Introduction

Emulation is a technique that could be very handy and effective when we have to deal with malware triage, configuration extractor and deobfuscate part of the code without rewriting complex algorithms. Even if it seems magic (and it’s not unfortunately) it’s still not possible to apply emulation on random code. However, if applied correctly this method could really speed up our malware analysis and triage. Through this blogpost I would like to give an overview about emulation usage and apply it in a real case scenario.

Recently, I followed a twitter warning about Vidar malware in the wild and eager to revalidate an IDA-python script to deobfuscate strings, I immediately jumped into it. However, extracting that sample it was pretty obvious that I was dealing with another stealer, called MarsStealer. Since I did have a lot of information about that sample, I thought that could be a good choice to experiment with emulation. The result was quite promising and because of that I want to take this occasion to show a few basic emulations that could, hopefully, help someone else to speed up its analysis.

Payload extraction

Opening up in IDA the original sample, it was clear that a lot of strings were actually obfuscated and the code was partially packed, because of the references to jumps or calls towards registries and un-initialized DWORD.

Figure 1: MarsStealer packed code

Figure 1: MarsStealer packed code

In order to extract the actual payload that will contain a deobfuscation string routine and additional code, it’s necessary to go for dynamic analysis and speed up our extraction. As always one of the quickest methods to extract unpacked information is to look for VirtualAlloc and VirtualProtect.

Figure 2: Unpacked payload retrieved

Figure 2: Unpacked payload retrieved

Deobfuscation routine analysis

Since that our purpose is to find out code to emulate, we could look for a deobfuscation routine within the payload extracted. Our search won’t last long because, almost immediately after the VirtualProtect call the malware jumps directly to the allocated memory, starting the name resolving routine.

Figure 3: Deobfuscation wrapper

Figure 3: Deobfuscation wrapper

The highlighted function is a wrapper that contains the actual routine. The code is quite easy to spot because of the three push instructions. Opening the payload in IDA, it’s possible to go a little bit deeper and explore the deobfuscation routine, reconstructing its signature and from that point, understanding the function flow.

Figure 4: Deobfuscation routine

Figure 4: Deobfuscation routine

Regardless of the red box related memory errors, it’s very easy to understand its core functionality and control flow. However, even if it seems quite easy to reconstruct its logic, I’m going to take this code as a use case to try a completely different approach, using emulation to resolve all the strings.

Emulation requirements

Before proceeding with emulation, there are few things to settle. The first one is that for emulating this code, we need to emulate the user mode because we are dealing with instructions that are going to make additional calls to WindowsAPI. For that reason, we are going to use dumpulator, implementing if needed some API calls. The second thing to talk about are the requirements for dumpulator. To make it effective, it’s necessary to take a minidump of the process that we are analyzing and understand the parameters for starting and stopping emulation.

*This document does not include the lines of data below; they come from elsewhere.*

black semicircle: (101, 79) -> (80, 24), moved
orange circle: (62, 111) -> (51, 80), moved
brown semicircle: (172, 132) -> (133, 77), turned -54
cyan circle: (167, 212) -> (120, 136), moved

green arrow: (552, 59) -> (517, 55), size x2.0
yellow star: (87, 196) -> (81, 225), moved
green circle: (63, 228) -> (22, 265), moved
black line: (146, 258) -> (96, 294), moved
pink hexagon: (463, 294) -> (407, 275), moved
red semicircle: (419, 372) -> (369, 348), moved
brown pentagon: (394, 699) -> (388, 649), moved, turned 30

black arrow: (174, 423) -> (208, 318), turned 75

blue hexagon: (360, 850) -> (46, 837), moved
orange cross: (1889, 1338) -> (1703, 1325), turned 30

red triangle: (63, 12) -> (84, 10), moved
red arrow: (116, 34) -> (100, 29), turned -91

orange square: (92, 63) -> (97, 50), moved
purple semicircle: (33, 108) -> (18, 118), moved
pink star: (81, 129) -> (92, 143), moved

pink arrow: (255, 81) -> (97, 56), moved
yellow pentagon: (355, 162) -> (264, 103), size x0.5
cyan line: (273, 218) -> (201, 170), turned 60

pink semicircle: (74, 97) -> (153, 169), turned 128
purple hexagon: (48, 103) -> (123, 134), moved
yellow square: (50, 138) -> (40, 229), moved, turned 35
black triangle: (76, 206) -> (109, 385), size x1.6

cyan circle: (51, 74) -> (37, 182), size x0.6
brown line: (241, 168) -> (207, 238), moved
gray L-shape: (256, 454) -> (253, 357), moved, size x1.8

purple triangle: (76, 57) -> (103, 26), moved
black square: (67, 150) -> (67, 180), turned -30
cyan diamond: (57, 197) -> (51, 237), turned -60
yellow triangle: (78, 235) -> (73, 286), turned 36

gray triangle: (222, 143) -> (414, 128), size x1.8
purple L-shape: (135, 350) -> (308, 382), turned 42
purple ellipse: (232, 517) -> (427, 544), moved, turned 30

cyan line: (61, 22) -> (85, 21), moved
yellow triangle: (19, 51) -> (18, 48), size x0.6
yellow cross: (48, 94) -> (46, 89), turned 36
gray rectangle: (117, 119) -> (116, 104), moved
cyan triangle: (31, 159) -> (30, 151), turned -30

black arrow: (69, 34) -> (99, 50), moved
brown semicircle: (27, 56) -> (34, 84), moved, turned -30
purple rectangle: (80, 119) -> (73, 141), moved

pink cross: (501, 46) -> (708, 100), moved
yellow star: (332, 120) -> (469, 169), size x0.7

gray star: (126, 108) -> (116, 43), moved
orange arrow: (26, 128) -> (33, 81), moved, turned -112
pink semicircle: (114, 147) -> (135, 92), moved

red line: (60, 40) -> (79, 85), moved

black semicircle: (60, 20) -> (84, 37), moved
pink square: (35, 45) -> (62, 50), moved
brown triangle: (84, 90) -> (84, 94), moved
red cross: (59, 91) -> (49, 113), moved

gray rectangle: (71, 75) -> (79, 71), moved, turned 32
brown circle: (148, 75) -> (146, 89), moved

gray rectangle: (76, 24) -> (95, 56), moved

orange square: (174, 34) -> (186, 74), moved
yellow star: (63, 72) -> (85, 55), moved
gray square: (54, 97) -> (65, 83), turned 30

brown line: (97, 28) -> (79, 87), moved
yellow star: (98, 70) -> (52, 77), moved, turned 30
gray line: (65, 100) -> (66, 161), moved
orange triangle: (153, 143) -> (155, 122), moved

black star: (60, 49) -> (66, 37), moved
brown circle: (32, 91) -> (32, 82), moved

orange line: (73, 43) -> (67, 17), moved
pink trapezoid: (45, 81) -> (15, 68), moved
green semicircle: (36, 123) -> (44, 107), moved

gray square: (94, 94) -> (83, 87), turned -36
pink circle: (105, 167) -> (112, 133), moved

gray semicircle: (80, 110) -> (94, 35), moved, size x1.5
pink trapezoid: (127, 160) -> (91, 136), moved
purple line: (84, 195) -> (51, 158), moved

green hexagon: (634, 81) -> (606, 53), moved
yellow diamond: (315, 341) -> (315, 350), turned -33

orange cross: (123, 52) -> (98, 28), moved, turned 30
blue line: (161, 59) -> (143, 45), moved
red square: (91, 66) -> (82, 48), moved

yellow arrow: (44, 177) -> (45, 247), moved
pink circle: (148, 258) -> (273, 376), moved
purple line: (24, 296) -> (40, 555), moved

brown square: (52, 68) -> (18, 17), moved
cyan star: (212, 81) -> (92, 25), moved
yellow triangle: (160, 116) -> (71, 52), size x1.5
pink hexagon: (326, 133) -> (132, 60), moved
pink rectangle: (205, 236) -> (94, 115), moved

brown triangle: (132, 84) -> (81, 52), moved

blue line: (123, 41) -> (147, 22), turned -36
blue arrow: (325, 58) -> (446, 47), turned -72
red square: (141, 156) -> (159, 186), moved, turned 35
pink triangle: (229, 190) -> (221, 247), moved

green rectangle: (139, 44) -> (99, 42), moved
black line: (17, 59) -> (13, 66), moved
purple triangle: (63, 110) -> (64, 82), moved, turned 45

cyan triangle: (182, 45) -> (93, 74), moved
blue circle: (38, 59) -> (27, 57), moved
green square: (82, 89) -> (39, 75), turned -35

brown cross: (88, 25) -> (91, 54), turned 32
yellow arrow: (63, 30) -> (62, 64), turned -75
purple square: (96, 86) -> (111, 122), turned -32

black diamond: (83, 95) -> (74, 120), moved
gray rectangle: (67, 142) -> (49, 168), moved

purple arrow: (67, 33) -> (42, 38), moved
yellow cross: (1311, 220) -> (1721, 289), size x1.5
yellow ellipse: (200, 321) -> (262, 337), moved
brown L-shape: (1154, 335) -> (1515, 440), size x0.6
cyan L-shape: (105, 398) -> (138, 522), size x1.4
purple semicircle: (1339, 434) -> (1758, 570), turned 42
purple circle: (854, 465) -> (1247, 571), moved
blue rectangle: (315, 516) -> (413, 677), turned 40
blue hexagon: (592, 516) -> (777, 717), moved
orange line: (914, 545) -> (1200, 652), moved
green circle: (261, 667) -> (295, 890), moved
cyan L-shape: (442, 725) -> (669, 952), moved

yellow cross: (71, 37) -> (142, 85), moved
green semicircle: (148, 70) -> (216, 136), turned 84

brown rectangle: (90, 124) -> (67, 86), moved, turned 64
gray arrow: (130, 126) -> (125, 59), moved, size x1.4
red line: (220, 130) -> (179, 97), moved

  • In order to take a minidump, its possible to use x32dbg/x64dbg that include it as a command (e.g., minidump mstealer.dump);
  • then to take the starting point, it’s possible to take references to deobfuscation calls and save those addresses for later.

Figure 5: References to deobfuscation function

Figure 5: References to deobfuscation function

Now that we have two out of three requirements, it’s necessary to focus on the emulation ending point. Of course, this one is the most important requirement and could impact your result in terms of efficiency (emulation is tremendously slow) and code writing (could be required to write more code that fits your needs).

For the purpose of this analysis/tutorial about emulation I’m going straight to the point using hints collected from IDA and doing some dynamic code analysis.

Emulation ending point extraction

Observing carefully the Figure 4, it’s easy to spot that the plaintext string is settled after the for loop and before the VirtualProtect call. Looking at the assembly with the information acquired, it’s easy to understand that emulation should stop at the instruction push ecx. In fact, ecx register is going to be a pointer for the plaintext string.

Figure 6: Plaintext resolution

Figure 6: Focus on plaintext resolution

With all this information, the emulation end variable could be easily retrieved within the debugger at the address 0x031f4De5.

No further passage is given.